Galería Hilario Galguera is pleased to present the exhibition Profundo México by Mexican artists Gilberto Aceves Navarro (1931) and Daniel Lezama (1968). The exhibition explores national identity as a mythical and territorial construction that unites two fundamental generations of Mexican visual arts. This encounter proposes a reading of “Deep Mexico” not only from its physical geography but as a psychic space where landscape, body, and origin intertwine. The show establishes a dialogue between gestural synthesis and symbolic density, revealing the layers of a reality that is simultaneously historical and contemporary.

The work of Gilberto Aceves Navarro is distinguished by a liberated stroke and a chromatic energy that captures the vitality of the environment, allowing form to emerge from pure movement and intuition. In contrast, Daniel Lezama constructs a figurative narrative charged with symbolism and psychological realism, where everyday elements are elevated to the category of archetype. While Aceves seeks the essence through synthesis and rhythm, Lezama delves into materiality and memory, offering a vision of the country that is at once fertile, raw, and transcendent.

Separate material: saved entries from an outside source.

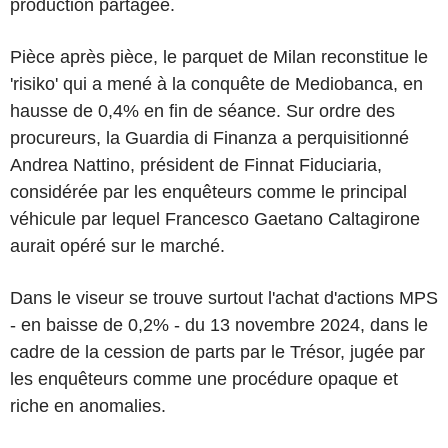
production partagée.
Pièce après pièce, le parquet de Milan reconstitue le
'risiko' qui a mené à la conquête de Mediobanca, en
hausse de 0,4% en fin de séance. Sur ordre des
procureurs, la Guardia di Finanza a perquisitionné
Andrea Nattino, président de Finnat Fiduciaria,
considérée par les enquêteurs comme le principal
véhicule par lequel Francesco Gaetano Caltagirone
aurait opéré sur le marché.
Dans le viseur se trouve surtout l'achat d'actions MPS
- en baisse de 0,2% - du 13 novembre 2024, dans le
cadre de la cession de parts par le Trésor, jugée par
les enquêteurs comme une procédure opaque et
riche en anomalies.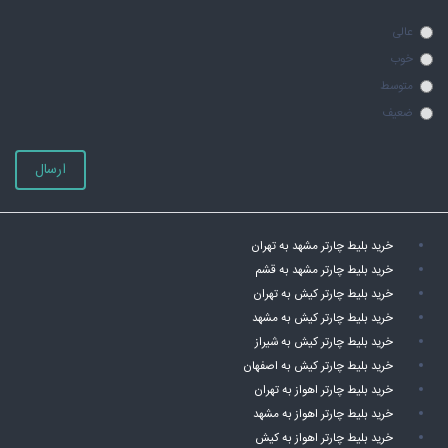
عالی
خوب
متوسط
ضعیف
ارسال
خرید بلیط چارتر مشهد به تهران
خرید بلیط چارتر مشهد به قشم
خرید بلیط چارتر کیش به تهران
خرید بلیط چارتر کیش به مشهد
خرید بلیط چارتر کیش به شیراز
خرید بلیط چارتر کیش به اصفهان
خرید بلیط چارتر اهواز به تهران
خرید بلیط چارتر اهواز به مشهد
خرید بلیط چارتر اهواز به کیش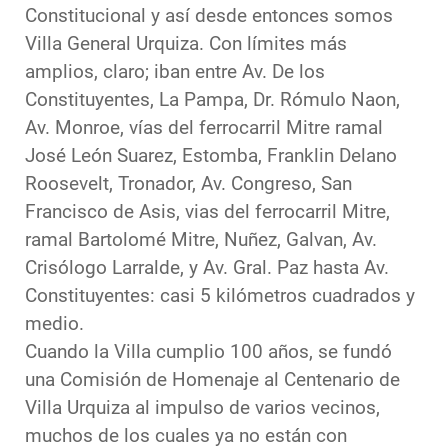
Constitucional y así desde entonces somos
Villa General Urquiza. Con límites más
amplios, claro; iban entre Av. De los
Constituyentes, La Pampa, Dr. Rómulo Naon,
Av. Monroe, vías del ferrocarril Mitre ramal
José León Suarez, Estomba, Franklin Delano
Roosevelt, Tronador, Av. Congreso, San
Francisco de Asis, vias del ferrocarril Mitre,
ramal Bartolomé Mitre, Nuñez, Galvan, Av.
Crisólogo Larralde, y Av. Gral. Paz hasta Av.
Constituyentes: casi 5 kilómetros cuadrados y
medio.
Cuando la Villa cumplio 100 años, se fundó
una Comisión de Homenaje al Centenario de
Villa Urquiza al impulso de varios vecinos,
muchos de los cuales ya no están con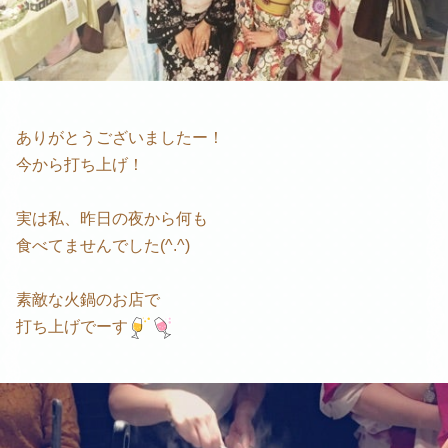
ありがとうございましたー！
今から打ち上げ！
実は私、昨日の夜から何も
食べてませんでした(^.^)
素敵な火鍋のお店で
打ち上げでーす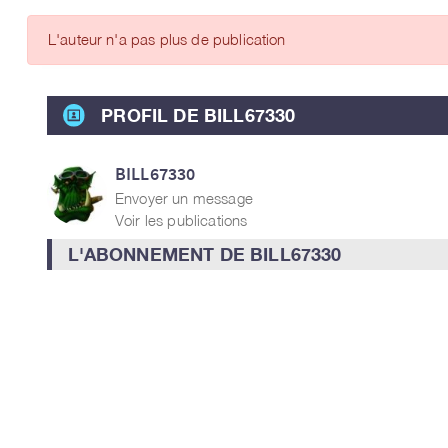
ARTICLES DES MEMBRES
L'auteur n'a pas plus de publication
PROFIL DE BILL67330
BILL67330
Envoyer un message
Voir les publications
L'ABONNEMENT DE BILL67330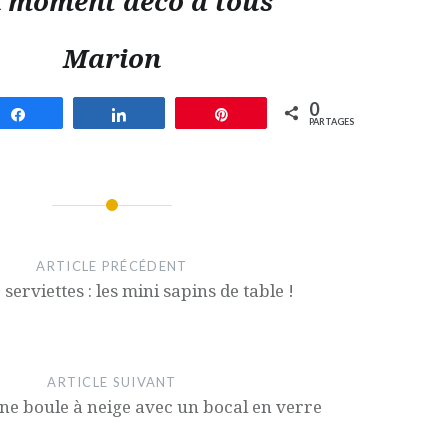
 moment déco à tous
Marion
0
Partagez
Partagez
Épingle
PARTAGES
ARTICLE PRÉCÉDENT
 serviettes : les mini sapins de table !
ARTICLE SUIVANT
ne boule à neige avec un bocal en verre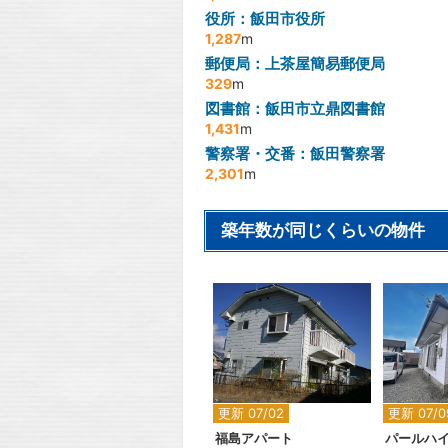
役所：飯田市役所
1,287
m
郵便局：上茶屋簡易郵便局
329
m
図書館：飯田市立鼎図書館
1,431
m
警察署・交番：飯田警察署
2,301
m
築年数が同じくらいの物件
2
更新 07/02
更新 07/0
福島アパート
パールハ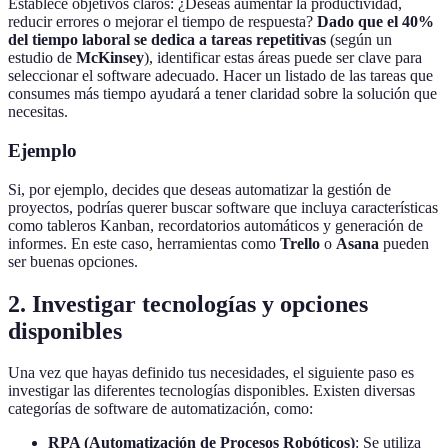
Establece objetivos claros: ¿Deseas aumentar la productividad,
reducir errores o mejorar el tiempo de respuesta?
Dado que el 40%
del tiempo laboral se dedica a tareas repetitivas
(según un
estudio de
McKinsey
), identificar estas áreas puede ser clave para
seleccionar el software adecuado. Hacer un listado de las tareas que
consumes más tiempo ayudará a tener claridad sobre la solución que
necesitas.
Ejemplo
Si, por ejemplo, decides que deseas automatizar la gestión de
proyectos, podrías querer buscar software que incluya características
como tableros Kanban, recordatorios automáticos y generación de
informes. En este caso, herramientas como
Trello
o
Asana
pueden
ser buenas opciones.
2. Investigar tecnologías y opciones
disponibles
Una vez que hayas definido tus necesidades, el siguiente paso es
investigar las diferentes tecnologías disponibles. Existen diversas
categorías de software de automatización, como:
RPA (Automatización de Procesos Robóticos)
: Se utiliza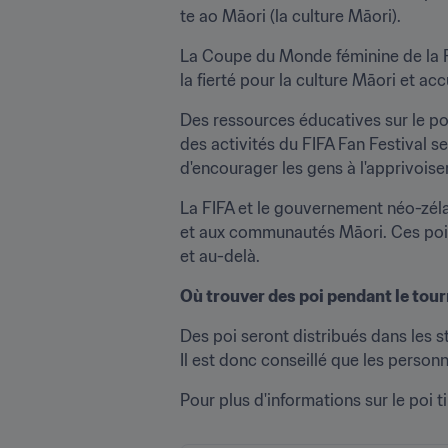
te ao Māori (la culture Māori). 
La Coupe du Monde féminine de la FI
la fierté pour la culture Māori et ac
Des ressources éducatives sur le po
des activités du FIFA Fan Festival se
d'encourager les gens à l'apprivoise
La FIFA et le gouvernement néo-zélan
et aux communautés Māori. Ces poi s
et au-delà.
Où trouver des poi pendant le tour
Des poi seront distribués dans les st
Il est donc conseillé que les person
Pour plus d'informations sur le poi t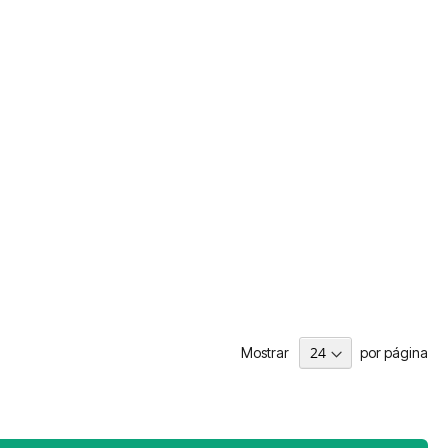
Mostrar
por página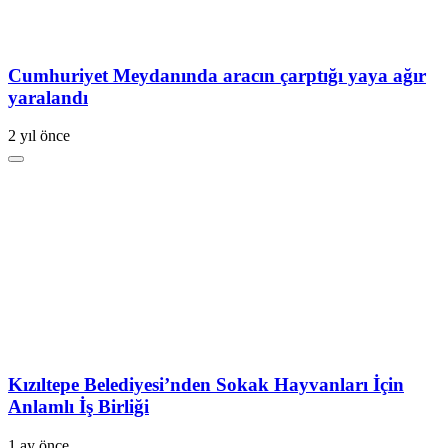
Cumhuriyet Meydanında aracın çarptığı yaya ağır
yaralandı
2 yıl önce
Kızıltepe Belediyesi’nden Sokak Hayvanları İçin
Anlamlı İş Birliği
1 ay önce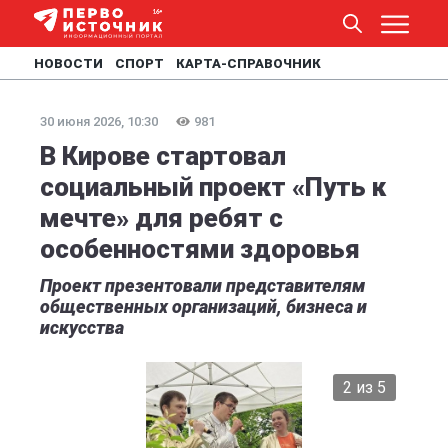
НОВОСТИ
СПОРТ
КАРТА-СПРАВОЧНИК
30 июня 2026, 10:30
981
В Кирове стартовал
социальный проект «Путь к
мечте» для ребят с
особенностями здоровья
Проект презентовали представителям
общественных организаций, бизнеса и
искусства
2 из 5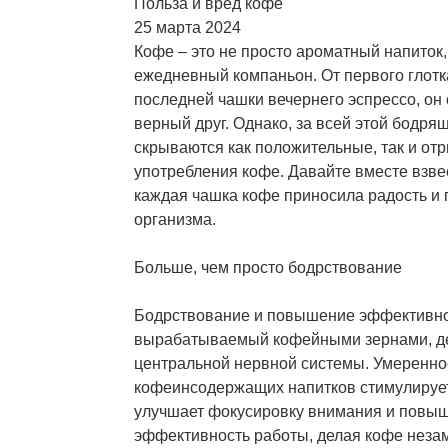
Польза и вред кофе
25 марта 2024
Кофе – это не просто ароматный напиток
ежедневный компаньон. От первого глотк
последней чашки вечернего эспрессо, он 
верный друг. Однако, за всей этой бодр
скрываются как положительные, так и от
употребления кофе. Давайте вместе взве
каждая чашка кофе приносила радость и
организма.
Больше, чем просто бодрствование
Бодрствование и повышение эффективно
вырабатываемый кофейными зернами, де
центральной нервной системы. Умеренно
кофеинсодержащих напитков стимулирует
улучшает фокусировку внимания и повы
эффективность работы, делая кофе нез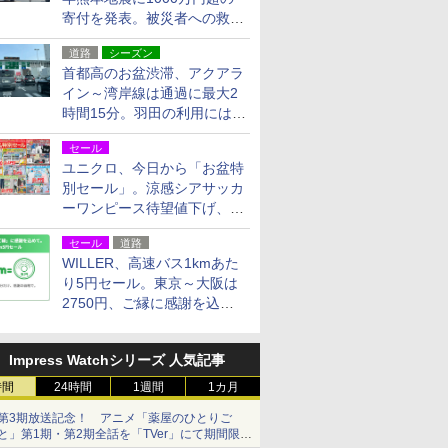
寄付を発表。被災者への救援
活動・復旧支援
道路
シーズン
首都高のお盆渋滞、アクアラ
イン～湾岸線は通過に最大2
時間15分。羽田の利用には
「空港西出口」の利用検討を
セール
ユニクロ、今日から「お盆特
別セール」。涼感シアサッカ
ーワンピース待望値下げ、撥
水ギアショーツは1990円に
セール
道路
WILLER、高速バス1kmあた
り5円セール。東京～大阪は
2750円、ご縁に感謝を込め
た20周年記念キャンペーン
Impress Watchシリーズ 人気記事
時間
24時間
1週間
1カ月
第3期放送記念！ アニメ「薬屋のひとりご
と」第1期・第2期全話を「TVer」にて期間限定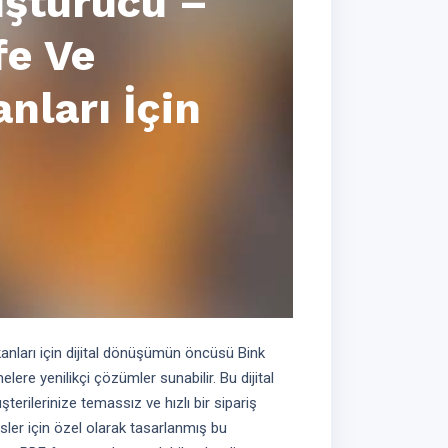
şturucu –
fe Ve
nları İçin
anları için dijital dönüşümün öncüsü Bink
ere yenilikçi çözümler sunabilir. Bu dijital
rilerinize temassız ve hızlı bir sipariş
ler için özel olarak tasarlanmış bu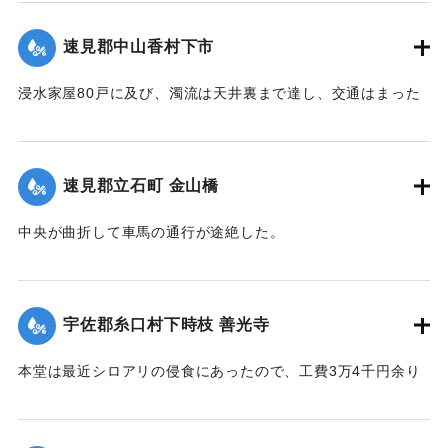
し、その付近の田畑およそ1町歩荒廃、下段（下旦か）道路4
間崩壊、恵良川の土橋2個が流失した。
速見郡中山香村下市
【出典：大分新聞 大正12年6月21日 朝刊4面】
浸水家屋80戸に及び、濁流は天井裏まで達し、交通はまった
｜固有コード:
00275030
く途絶したのでわずかに2階に避難する惨状を呈し、青年団消
防組は早くより出動警戒をなし一般避難民へ昼食の炊き出し
を行った。
速見郡立石町 金山橋
【出典：大分新聞 大正12年6月22日 朝刊4面】
中央が曲折して車馬の通行が途絶した。
｜固有コード:
00275031
【出典：大分新聞 大正12年6月22日 朝刊4面】
｜固有コード:
00275032
宇佐郡糸口村下時枝 善光寺
本堂は最近シロアリの侵食にあったので、工費3万4千円余り
をもって改修の計画を立て、目下内務省当局に申請中である
が、19日午後その天井約2間四方が屋根とともに俄然崩落し
た。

The body of work, composed of more than thirty pieces ranging from oil painting, acrylic, and watercolor to bronze sculpture, traces a physical and allegorical map of great magnitude. The exhibition travels from the urban vibration of Genova street and the ancestral mysticism of Monte Albán in the hands of Aceves Navarro, to the humid landscapes charged with memory in Lezama’s Los jardines de Cuernavaca. This dialogue becomes especially intimate in the interpretations of the myth of Adam and Eve, where both artists reinterpret Genesis from a local and stark perspective: Aceves through light and references to the Great Masters, and Lezama through the representation of a childhood that inhabits the earth as if it were the world’s first stage. The inclusion of bronzes such as Mujer-hongo (Mushroom-woman) or Niña árbol (Tree girl) expands this vision toward tactile matter, reminding us that “Deep Mexico” is also an entity of volume, weight, and buried roots.

The exhibition consolidates the dialogue between these two artists as a testament to the evolution and enduring relevance of painting in the country; it underscores how Mexican art continues to explore its roots to generate new readings of the territory and its myths. It is, in essence, a recognition of the plastic arts’ capacity to shape collective identity through two of its most powerful languages.